- **Problem to solve**: The line holding "Wrap output in" and all lines that follow it to the end of the data: return these exactly, and nothing more.

((

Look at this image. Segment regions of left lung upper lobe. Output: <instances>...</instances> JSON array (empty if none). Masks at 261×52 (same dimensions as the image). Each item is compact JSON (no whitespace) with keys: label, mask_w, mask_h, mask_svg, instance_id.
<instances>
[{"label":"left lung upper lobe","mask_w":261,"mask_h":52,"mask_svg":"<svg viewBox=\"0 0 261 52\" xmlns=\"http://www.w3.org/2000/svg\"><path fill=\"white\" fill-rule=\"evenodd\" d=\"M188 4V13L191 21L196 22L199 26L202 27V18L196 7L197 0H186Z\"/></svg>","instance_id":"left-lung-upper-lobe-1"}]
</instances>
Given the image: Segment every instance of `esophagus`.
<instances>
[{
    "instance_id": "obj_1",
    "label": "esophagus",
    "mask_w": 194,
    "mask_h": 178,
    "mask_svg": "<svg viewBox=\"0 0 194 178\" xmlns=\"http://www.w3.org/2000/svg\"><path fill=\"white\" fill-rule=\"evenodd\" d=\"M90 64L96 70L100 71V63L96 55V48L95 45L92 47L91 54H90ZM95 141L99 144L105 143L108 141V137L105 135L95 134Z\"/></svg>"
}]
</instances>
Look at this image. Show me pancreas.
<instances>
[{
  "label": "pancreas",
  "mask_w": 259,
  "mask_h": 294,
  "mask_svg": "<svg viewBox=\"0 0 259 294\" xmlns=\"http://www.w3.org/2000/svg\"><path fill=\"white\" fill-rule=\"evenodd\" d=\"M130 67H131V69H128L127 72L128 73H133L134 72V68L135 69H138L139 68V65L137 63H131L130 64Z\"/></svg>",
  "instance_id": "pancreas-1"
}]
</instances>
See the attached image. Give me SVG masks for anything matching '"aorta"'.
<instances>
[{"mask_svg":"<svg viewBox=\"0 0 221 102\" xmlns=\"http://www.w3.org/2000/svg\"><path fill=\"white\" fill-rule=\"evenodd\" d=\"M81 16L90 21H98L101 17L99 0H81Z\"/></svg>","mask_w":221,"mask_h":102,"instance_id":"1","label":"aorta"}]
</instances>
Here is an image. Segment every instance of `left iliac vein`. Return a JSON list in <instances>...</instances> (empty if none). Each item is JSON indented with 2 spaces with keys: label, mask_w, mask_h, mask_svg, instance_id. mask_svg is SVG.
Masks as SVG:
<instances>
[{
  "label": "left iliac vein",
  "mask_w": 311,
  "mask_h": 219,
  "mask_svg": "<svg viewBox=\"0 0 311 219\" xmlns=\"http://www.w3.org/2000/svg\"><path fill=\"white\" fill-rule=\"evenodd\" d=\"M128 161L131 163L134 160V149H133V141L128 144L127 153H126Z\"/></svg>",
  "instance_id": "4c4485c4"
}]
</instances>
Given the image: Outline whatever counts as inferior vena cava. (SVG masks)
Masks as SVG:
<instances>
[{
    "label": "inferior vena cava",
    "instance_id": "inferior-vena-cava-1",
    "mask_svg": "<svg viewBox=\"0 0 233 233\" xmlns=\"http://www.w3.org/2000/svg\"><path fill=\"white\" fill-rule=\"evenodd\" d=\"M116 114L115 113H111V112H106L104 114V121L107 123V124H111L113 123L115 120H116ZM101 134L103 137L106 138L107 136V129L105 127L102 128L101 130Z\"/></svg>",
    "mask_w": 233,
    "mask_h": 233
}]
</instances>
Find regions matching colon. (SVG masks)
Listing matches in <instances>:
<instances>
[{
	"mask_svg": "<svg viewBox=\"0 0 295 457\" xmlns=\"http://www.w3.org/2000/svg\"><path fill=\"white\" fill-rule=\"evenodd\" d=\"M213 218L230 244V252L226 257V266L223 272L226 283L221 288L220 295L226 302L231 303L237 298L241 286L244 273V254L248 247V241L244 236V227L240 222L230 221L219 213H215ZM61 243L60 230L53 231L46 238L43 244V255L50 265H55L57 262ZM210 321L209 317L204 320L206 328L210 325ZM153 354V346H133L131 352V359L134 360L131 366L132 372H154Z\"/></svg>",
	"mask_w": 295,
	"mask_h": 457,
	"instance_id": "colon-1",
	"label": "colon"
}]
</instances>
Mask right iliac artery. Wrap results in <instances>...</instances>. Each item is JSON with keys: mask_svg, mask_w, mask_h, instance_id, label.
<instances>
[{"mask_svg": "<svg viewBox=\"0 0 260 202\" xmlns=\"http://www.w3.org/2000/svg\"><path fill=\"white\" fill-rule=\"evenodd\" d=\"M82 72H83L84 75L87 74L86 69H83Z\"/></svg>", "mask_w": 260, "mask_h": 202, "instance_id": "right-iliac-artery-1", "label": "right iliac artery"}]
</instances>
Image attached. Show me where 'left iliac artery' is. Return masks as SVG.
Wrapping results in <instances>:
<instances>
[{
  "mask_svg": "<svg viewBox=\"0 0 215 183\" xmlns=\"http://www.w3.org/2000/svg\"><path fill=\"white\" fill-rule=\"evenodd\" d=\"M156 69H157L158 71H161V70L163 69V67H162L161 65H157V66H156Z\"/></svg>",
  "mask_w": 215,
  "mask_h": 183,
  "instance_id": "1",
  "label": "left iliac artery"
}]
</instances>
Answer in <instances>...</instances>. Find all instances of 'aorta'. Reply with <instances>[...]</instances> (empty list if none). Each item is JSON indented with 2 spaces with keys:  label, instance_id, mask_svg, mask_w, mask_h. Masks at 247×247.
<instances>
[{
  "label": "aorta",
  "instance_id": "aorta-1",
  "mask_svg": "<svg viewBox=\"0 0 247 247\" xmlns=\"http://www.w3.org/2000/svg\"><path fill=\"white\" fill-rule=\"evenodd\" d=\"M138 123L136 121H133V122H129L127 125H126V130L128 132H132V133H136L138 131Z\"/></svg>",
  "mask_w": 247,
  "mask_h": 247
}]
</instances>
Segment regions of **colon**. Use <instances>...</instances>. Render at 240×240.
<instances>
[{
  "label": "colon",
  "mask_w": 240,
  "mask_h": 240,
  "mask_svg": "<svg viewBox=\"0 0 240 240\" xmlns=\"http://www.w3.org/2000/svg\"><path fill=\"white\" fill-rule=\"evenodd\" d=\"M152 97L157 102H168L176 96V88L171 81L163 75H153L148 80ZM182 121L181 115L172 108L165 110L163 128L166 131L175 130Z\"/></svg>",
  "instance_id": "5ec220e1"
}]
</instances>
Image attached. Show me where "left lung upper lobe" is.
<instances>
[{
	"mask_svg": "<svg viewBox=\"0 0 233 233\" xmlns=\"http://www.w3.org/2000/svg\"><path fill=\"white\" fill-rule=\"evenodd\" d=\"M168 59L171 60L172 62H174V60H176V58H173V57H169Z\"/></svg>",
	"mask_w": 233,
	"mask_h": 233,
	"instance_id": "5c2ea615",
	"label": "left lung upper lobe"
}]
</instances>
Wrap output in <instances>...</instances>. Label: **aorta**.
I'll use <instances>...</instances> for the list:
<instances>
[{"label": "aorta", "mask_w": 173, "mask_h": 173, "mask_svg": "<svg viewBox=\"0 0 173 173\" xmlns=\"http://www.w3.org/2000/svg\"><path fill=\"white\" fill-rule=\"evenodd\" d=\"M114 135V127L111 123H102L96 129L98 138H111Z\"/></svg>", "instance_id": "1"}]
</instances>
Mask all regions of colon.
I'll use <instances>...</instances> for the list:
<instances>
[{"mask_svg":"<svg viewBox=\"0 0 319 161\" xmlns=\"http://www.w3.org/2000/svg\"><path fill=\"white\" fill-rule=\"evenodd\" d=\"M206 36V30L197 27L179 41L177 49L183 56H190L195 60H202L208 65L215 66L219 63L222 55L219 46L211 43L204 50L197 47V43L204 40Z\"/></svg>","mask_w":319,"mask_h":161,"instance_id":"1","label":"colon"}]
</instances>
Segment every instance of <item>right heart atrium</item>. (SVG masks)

))

- **Answer space**:
Wrap output in <instances>...</instances>. Label: **aorta**.
I'll use <instances>...</instances> for the list:
<instances>
[{"label": "aorta", "mask_w": 173, "mask_h": 173, "mask_svg": "<svg viewBox=\"0 0 173 173\" xmlns=\"http://www.w3.org/2000/svg\"><path fill=\"white\" fill-rule=\"evenodd\" d=\"M114 135V127L111 123H102L96 129L98 138H111Z\"/></svg>", "instance_id": "1"}]
</instances>
Mask all regions of colon.
I'll use <instances>...</instances> for the list:
<instances>
[{"mask_svg":"<svg viewBox=\"0 0 319 161\" xmlns=\"http://www.w3.org/2000/svg\"><path fill=\"white\" fill-rule=\"evenodd\" d=\"M206 36V30L197 27L179 41L177 49L183 56H190L195 60H202L208 65L215 66L219 63L222 55L219 46L211 43L204 50L197 47V43L204 40Z\"/></svg>","mask_w":319,"mask_h":161,"instance_id":"1","label":"colon"}]
</instances>
Segment every instance of <item>right heart atrium</item>. (SVG masks)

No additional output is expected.